Recuperar el sentido y la importancia de la historia, de la política, del lenguaje que la dignifica o envilece, según se le use y respete, parece ser hoy la consigna de orden de una recuperación del sentido de la convivencia y de la importancia del Estado. Si se toma en serio lo que hacen de la política, del lenguaje y de la historia los que han empezado a decirnos adiós, tendremos que admitir que esta es una recuperación vital para los que nos quedamos, porque lo que se ha puesto en juego, a través de un bizarro y grotesco anarquismo, es la vigencia misma del Estado.

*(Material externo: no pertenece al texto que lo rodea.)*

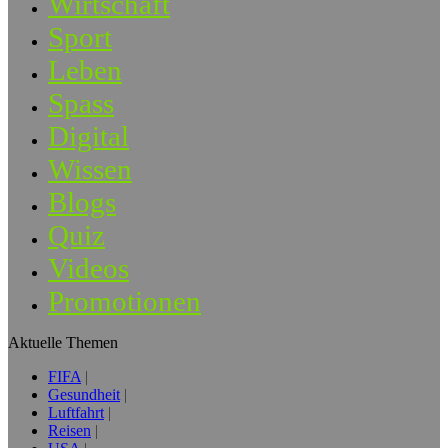
Wirtschaft
Sport
Leben
Spass
Digital
Wissen
Blogs
Quiz
Videos
Promotionen
Aktuelle Themen
FIFA
Gesundheit
Luftfahrt
Reisen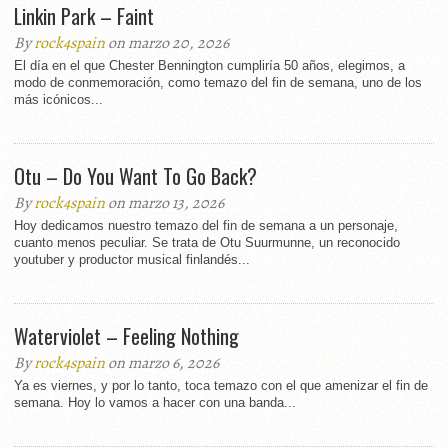
Linkin Park – Faint
By
rock4spain
on marzo 20, 2026
El día en el que Chester Bennington cumpliría 50 años, elegimos, a
modo de conmemoración, como temazo del fin de semana, uno de los
más icónicos...
Otu – Do You Want To Go Back?
By
rock4spain
on marzo 13, 2026
Hoy dedicamos nuestro temazo del fin de semana a un personaje,
cuanto menos peculiar. Se trata de Otu Suurmunne, un reconocido
youtuber y productor musical finlandés...
Waterviolet – Feeling Nothing
By
rock4spain
on marzo 6, 2026
Ya es viernes, y por lo tanto, toca temazo con el que amenizar el fin de
semana. Hoy lo vamos a hacer con una banda...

Los juegos de palabras con la economía y sus cifras veleidosas; las majaderías incontinentes del flanco extremista del panismo hoy encarnado por su máxima dirección y su más importante candidato a gobernador (en el estado de México, nada menos), pueden pasar al pie de página de la historia del presente si el resto de la ciudadanía, en los partidos, en el Congreso, en los medios informativos, en la calle o en la enésima fila de solicitud de empleo por parte del joven o del viejo, intenta de nuevo el pacto fundamental, asume las debilidades profundas de su estado y reclama un giro cuidadoso pero real en la disputa por un poder que no por estar sometido hoy a todo tipo de desatinos ha dejado se ser apetitoso. Ejercerlo y, si se quiere verlo así, gozarlo, va a exigir de un máximo de riesgo y responsabilidad que sólo pueden emerger de la confrontación de visiones y voluntades diversas, pero obligadamente unidas en lo fundamental, resumido a pesar de todo en las instituciones estatales, que hay que defender y hacer valer mediante la exigencia a sus servidores de un desempeño republicano, aquí sí que sin adjetivos. Programa mínimo que el naufragio puede volver máximo. Así está la cosa.